Radzę schować głowę w piasek przed zgubnym losem końca świata. Gardzę ludźmi, którzy uwierzą w każdą ściemę jaką ktokolwiek powie. Teraz nie można pierdnąć żeby ktoś się nie przyczepił. Radzę przejść się do psychologa. Świat prędzej schyli się ku końcowi z taką władzą jaką mamy w kraju. Apokalipsa to książeczka dla dzieci i tyle...
"Teraz nie można pierdnąć, żeby ktoś się nie przyczepił" - święte słowa, szanowny kolego, święte słowa.
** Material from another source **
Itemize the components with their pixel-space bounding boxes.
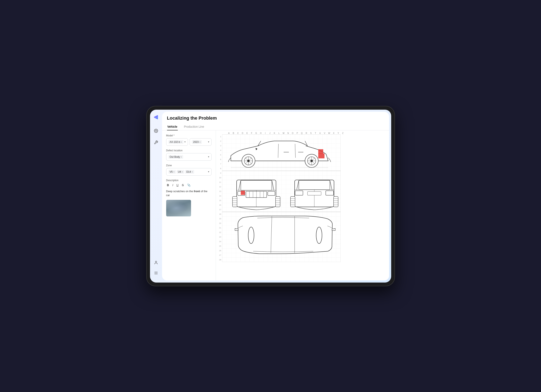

czy Ty przypadkiem nie oglądałaś filmu dokumentalnego na TVP2, który leciał tak właśnie w wakacje, w którym to naukowcy ZAKŁADALI jak kiedyś MOŻE wyglądać koniec świata, gdyby w ziemie uderzył jakiś wielki meteor ? Podejrzewam, że tak. Na drugi raz oglądaj ze zrozumieniem, albo nie udawaj głupiej -,-
Skoro przeżyliśmy koniec świata na przełomie roku 1999/2000, przeżyjemy i ten. Głowa do góry :)
Myslę,że wszystko jest możliwe takze nikt nie może powiedzieć,że ta teoria jest fałszywa.Można się bardzo pomylić a w rzeczywistości to co nazywa się brednia może okazac sie niestety prawdą.Osądy zostawmy sobie a życiu dajmy pokazać co dla nas przygotowało:P Co komu da to jak sie dowie że to się naprawdę wydarzy?chyba nic jeszcze gorszy strach i chaos a i tak nie mamy zbyt wielkiej ingerencji w pzryszosć.
Dlatego lepiej wyluzować :) Nie dać się ponieść panice i żyć normalnie. Co będzie to będzie. Jeśli apokalipsa ma wyglądać tak jak w filmie "Knowing" to już totalnie proponuje relaks przy drinku, zamiast bezsensownej ucieczki.
PS. Jeszcze nie możemy ingerować w przyszłość a zdaniem Einsteina wszystko jest możliwe ;)
To wszystko jest prawda! Chyba nie chcesz umrzeć jako dziewica, prawda? Podaj swoje gg!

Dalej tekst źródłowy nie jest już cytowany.